● Brief
Print every record below exactly, minus the pictures.

● Supplied entries
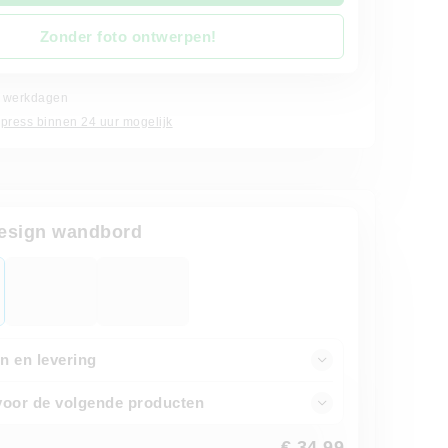
Zonder foto ontwerpen!
 4 werkdagen
xpress binnen 24 uur mogelijk
design wandbord
n en levering
voor de volgende producten
€ 34,99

● Problem solution
Zonder foto ontwerpen!
 4 werkdagen
xpress binnen 24 uur mogelijk
design wandbord
n en levering
voor de volgende producten
€ 34,99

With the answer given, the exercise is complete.